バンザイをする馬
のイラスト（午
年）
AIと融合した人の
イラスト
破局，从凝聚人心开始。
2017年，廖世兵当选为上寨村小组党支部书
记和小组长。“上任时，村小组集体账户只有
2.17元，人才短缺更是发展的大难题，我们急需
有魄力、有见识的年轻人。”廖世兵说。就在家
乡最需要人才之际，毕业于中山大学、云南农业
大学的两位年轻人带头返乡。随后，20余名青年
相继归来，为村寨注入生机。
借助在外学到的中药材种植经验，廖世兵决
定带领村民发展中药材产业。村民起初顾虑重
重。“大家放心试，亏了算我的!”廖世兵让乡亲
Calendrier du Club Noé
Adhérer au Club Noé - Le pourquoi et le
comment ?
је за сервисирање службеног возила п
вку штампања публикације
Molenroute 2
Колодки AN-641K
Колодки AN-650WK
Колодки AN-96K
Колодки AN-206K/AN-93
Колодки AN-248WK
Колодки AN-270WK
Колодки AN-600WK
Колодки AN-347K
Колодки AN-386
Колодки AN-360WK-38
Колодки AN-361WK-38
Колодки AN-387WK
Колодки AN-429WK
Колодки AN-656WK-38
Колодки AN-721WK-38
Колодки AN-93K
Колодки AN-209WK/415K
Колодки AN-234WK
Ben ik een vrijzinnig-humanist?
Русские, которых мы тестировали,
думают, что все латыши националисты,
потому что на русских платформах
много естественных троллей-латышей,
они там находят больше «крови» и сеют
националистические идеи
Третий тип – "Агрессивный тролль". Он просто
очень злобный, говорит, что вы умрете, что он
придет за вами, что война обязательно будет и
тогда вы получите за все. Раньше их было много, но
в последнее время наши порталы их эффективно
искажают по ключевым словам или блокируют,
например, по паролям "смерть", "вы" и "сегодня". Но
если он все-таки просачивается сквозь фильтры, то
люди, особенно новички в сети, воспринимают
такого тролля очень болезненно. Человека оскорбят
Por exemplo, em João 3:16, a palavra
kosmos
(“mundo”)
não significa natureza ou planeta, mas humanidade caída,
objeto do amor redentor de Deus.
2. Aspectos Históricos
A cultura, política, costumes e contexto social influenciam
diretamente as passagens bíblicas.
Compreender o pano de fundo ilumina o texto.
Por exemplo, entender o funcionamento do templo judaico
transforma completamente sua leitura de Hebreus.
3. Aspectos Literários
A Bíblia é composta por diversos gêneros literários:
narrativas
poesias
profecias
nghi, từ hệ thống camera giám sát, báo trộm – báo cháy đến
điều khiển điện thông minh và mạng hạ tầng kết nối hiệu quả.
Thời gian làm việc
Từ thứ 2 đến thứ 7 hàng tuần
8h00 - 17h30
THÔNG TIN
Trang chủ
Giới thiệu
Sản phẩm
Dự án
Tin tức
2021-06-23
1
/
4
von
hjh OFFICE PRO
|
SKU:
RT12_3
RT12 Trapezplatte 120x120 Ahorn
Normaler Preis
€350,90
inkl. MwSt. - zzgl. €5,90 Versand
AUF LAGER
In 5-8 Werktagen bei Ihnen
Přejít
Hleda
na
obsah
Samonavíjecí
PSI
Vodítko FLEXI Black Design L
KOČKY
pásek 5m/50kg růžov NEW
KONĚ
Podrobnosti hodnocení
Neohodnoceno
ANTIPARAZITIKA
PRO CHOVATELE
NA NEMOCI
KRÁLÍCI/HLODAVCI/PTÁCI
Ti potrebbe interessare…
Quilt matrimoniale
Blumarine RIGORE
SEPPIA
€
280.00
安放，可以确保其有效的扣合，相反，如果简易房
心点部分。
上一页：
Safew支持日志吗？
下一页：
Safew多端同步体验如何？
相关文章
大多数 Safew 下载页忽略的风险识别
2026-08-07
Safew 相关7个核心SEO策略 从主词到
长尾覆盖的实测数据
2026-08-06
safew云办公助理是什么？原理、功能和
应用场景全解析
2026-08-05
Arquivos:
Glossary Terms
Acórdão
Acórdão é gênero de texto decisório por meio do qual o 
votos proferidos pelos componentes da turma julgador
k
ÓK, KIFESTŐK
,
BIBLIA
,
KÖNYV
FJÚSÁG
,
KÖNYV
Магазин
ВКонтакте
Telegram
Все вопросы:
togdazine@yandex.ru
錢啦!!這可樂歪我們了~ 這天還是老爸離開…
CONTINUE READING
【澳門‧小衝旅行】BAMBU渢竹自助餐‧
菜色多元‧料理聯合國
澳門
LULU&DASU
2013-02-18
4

-*-

> **Goal of the exercise**:
What you write must match the records above line for line.

> **Solved exercise**:
バンザイをする馬
のイラスト（午
年）
AIと融合した人の
イラスト
破局，从凝聚人心开始。
2017年，廖世兵当选为上寨村小组党支部书
记和小组长。“上任时，村小组集体账户只有
2.17元，人才短缺更是发展的大难题，我们急需
有魄力、有见识的年轻人。”廖世兵说。就在家
乡最需要人才之际，毕业于中山大学、云南农业
大学的两位年轻人带头返乡。随后，20余名青年
相继归来，为村寨注入生机。
借助在外学到的中药材种植经验，廖世兵决
定带领村民发展中药材产业。村民起初顾虑重
重。“大家放心试，亏了算我的!”廖世兵让乡亲
Calendrier du Club Noé
Adhérer au Club Noé - Le pourquoi et le
comment ?
је за сервисирање службеног возила п
вку штампања публикације
Molenroute 2
Колодки AN-641K
Колодки AN-650WK
Колодки AN-96K
Колодки AN-206K/AN-93
Колодки AN-248WK
Колодки AN-270WK
Колодки AN-600WK
Колодки AN-347K
Колодки AN-386
Колодки AN-360WK-38
Колодки AN-361WK-38
Колодки AN-387WK
Колодки AN-429WK
Колодки AN-656WK-38
Колодки AN-721WK-38
Колодки AN-93K
Колодки AN-209WK/415K
Колодки AN-234WK
Ben ik een vrijzinnig-humanist?
Русские, которых мы тестировали,
думают, что все латыши националисты,
потому что на русских платформах
много естественных троллей-латышей,
они там находят больше «крови» и сеют
националистические идеи
Третий тип – "Агрессивный тролль". Он просто
очень злобный, говорит, что вы умрете, что он
придет за вами, что война обязательно будет и
тогда вы получите за все. Раньше их было много, но
в последнее время наши порталы их эффективно
искажают по ключевым словам или блокируют,
например, по паролям "смерть", "вы" и "сегодня". Но
если он все-таки просачивается сквозь фильтры, то
люди, особенно новички в сети, воспринимают
такого тролля очень болезненно. Человека оскорбят
Por exemplo, em João 3:16, a palavra
kosmos
(“mundo”)
não significa natureza ou planeta, mas humanidade caída,
objeto do amor redentor de Deus.
2. Aspectos Históricos
A cultura, política, costumes e contexto social influenciam
diretamente as passagens bíblicas.
Compreender o pano de fundo ilumina o texto.
Por exemplo, entender o funcionamento do templo judaico
transforma completamente sua leitura de Hebreus.
3. Aspectos Literários
A Bíblia é composta por diversos gêneros literários:
narrativas
poesias
profecias
nghi, từ hệ thống camera giám sát, báo trộm – báo cháy đến
điều khiển điện thông minh và mạng hạ tầng kết nối hiệu quả.
Thời gian làm việc
Từ thứ 2 đến thứ 7 hàng tuần
8h00 - 17h30
THÔNG TIN
Trang chủ
Giới thiệu
Sản phẩm
Dự án
Tin tức
2021-06-23
1
/
4
von
hjh OFFICE PRO
|
SKU:
RT12_3
RT12 Trapezplatte 120x120 Ahorn
Normaler Preis
€350,90
inkl. MwSt. - zzgl. €5,90 Versand
AUF LAGER
In 5-8 Werktagen bei Ihnen
Přejít
Hleda
na
obsah
Samonavíjecí
PSI
Vodítko FLEXI Black Design L
KOČKY
pásek 5m/50kg růžov NEW
KONĚ
Podrobnosti hodnocení
Neohodnoceno
ANTIPARAZITIKA
PRO CHOVATELE
NA NEMOCI
KRÁLÍCI/HLODAVCI/PTÁCI
Ti potrebbe interessare…
Quilt matrimoniale
Blumarine RIGORE
SEPPIA
€
280.00
安放，可以确保其有效的扣合，相反，如果简易房
心点部分。
上一页：
Safew支持日志吗？
下一页：
Safew多端同步体验如何？
相关文章
大多数 Safew 下载页忽略的风险识别
2026-08-07
Safew 相关7个核心SEO策略 从主词到
长尾覆盖的实测数据
2026-08-06
safew云办公助理是什么？原理、功能和
应用场景全解析
2026-08-05
Arquivos:
Glossary Terms
Acórdão
Acórdão é gênero de texto decisório por meio do qual o 
votos proferidos pelos componentes da turma julgador
k
ÓK, KIFESTŐK
,
BIBLIA
,
KÖNYV
FJÚSÁG
,
KÖNYV
Магазин
ВКонтакте
Telegram
Все вопросы:
togdazine@yandex.ru
錢啦!!這可樂歪我們了~ 這天還是老爸離開…
CONTINUE READING
【澳門‧小衝旅行】BAMBU渢竹自助餐‧
菜色多元‧料理聯合國
澳門
LULU&DASU
2013-02-18
4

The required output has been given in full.